Michael Lipper: what I look for when building a portfolio
A well-balanced portfolio should chime like an orchestra, says the Wall Street veteran, but is achieving this an art form or a happy accident?
by Michael Lipper on Jan 28, 2013 at 09:16
One of the distinguishing characteristics between many individual’s portfolios and those that are professionally managed is whether the individual positions fit together to achieve one or more specific purposes.
In my own personal portfolio is a collection of securities that came to my attention from time to time after taking care of my professional responsibilities.
As a professional whether building a financial services individual securities portfolio or managing accounts investing in diverse mutual funds, hedge funds, and in some cases separate accounts, I construct individually-focused portfolios.
If investing is as I believe an art form, the professional construction of portfolios is, if anything, a higher art form.
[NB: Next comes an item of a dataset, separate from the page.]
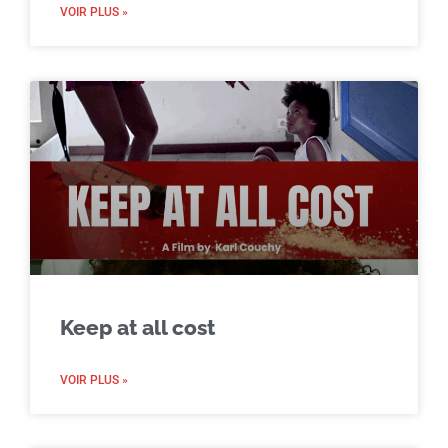
VOIR PLUS »
Keep at all cost
VOIR PLUS »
That great philosopher Yogi Berra is reported to have said that “One can see a lot by observing.” In a 12 hour spread I was exposed to two examples of a collection of individual components being selectively put together into a much more impressive and useful result.
Saturday night my wife Ruth and I attended a wonderful concert by the New Jersey Symphony Orchestra.
For their second number they beautifully played nine selections from Sibelius’s “The Tempest” which were aided by members of The Shakespeare Theater of New Jersey, with speeches and acting from Shakespeare’s The Tempest.
The various musicians and actors all contributed their specific talents to a sterling performance. (I am biased as Ruth is the Co-Chair of the NJSO.)
While listening to each individually would have been pleasant, the combination of the music and the words produced a unified experience under the skilful direction of conductor Jacques Lacombe.
The next morning in church, the second lesson appointed for this Sunday came from 1 Corinthians, and dealt with God’s assembly of humans and the mutual dependence of our various body parts, e.g., our hands, eyes, ears, etc., needed for us to function as a complete body.
These two experiences reinforced in me the critical need to construct and keep current portfolios that attempt to fulfil their specific missions. I believe this is particularly important now. This past week the S&P 500 rose to 1500, a level that has not been seen for five years.
Luckily for us as investors, the stock markets have marched to a different tune than what was being sung or perhaps wailed by many economists.